--- Entries shown Enclosed Below ---

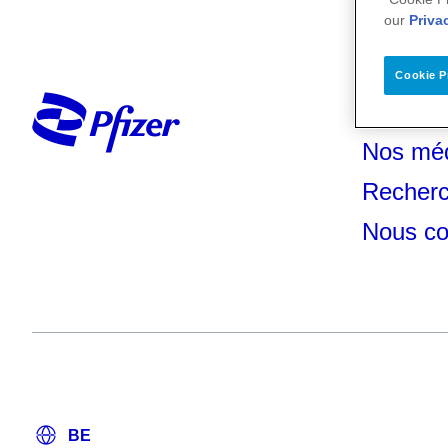
our
Priva
Cookie P
Votre s
Nos mé
Recherc
Nous co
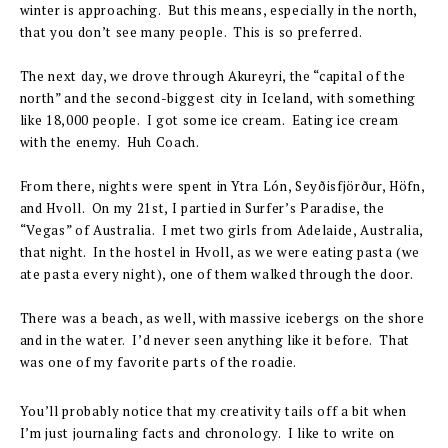
winter is approaching. But this means, especially in the north,
that you don’t see many people. This is so preferred.
The next day, we drove through Akureyri, the “capital of the
north” and the second-biggest city in Iceland, with something
like 18,000 people. I got some ice cream. Eating ice cream
with the enemy. Huh Coach.
From there, nights were spent in Ytra Lón, Seyðisfjörður, Höfn,
and Hvoll. On my 21st, I partied in Surfer’s Paradise, the
“Vegas” of Australia. I met two girls from Adelaide, Australia,
that night. In the hostel in Hvoll, as we were eating pasta (we
ate pasta every night), one of them walked through the door.
There was a beach, as well, with massive icebergs on the shore
and in the water. I’d never seen anything like it before. That
was one of my favorite parts of the roadie.
You’ll probably notice that my creativity tails off a bit when
I’m just journaling facts and chronology. I like to write on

--- End of Enclosed Entries shown ---

[What is required] Repeat the records above exactly. No pictures go into the repeat.

[Task answer]
our
Priva
Cookie P
Votre s
Nos mé
Recherc
Nous co
winter is approaching. But this means, especially in the north,
that you don’t see many people. This is so preferred.
The next day, we drove through Akureyri, the “capital of the
north” and the second-biggest city in Iceland, with something
like 18,000 people. I got some ice cream. Eating ice cream
with the enemy. Huh Coach.
From there, nights were spent in Ytra Lón, Seyðisfjörður, Höfn,
and Hvoll. On my 21st, I partied in Surfer’s Paradise, the
“Vegas” of Australia. I met two girls from Adelaide, Australia,
that night. In the hostel in Hvoll, as we were eating pasta (we
ate pasta every night), one of them walked through the door.
There was a beach, as well, with massive icebergs on the shore
and in the water. I’d never seen anything like it before. That
was one of my favorite parts of the roadie.
You’ll probably notice that my creativity tails off a bit when
I’m just journaling facts and chronology. I like to write on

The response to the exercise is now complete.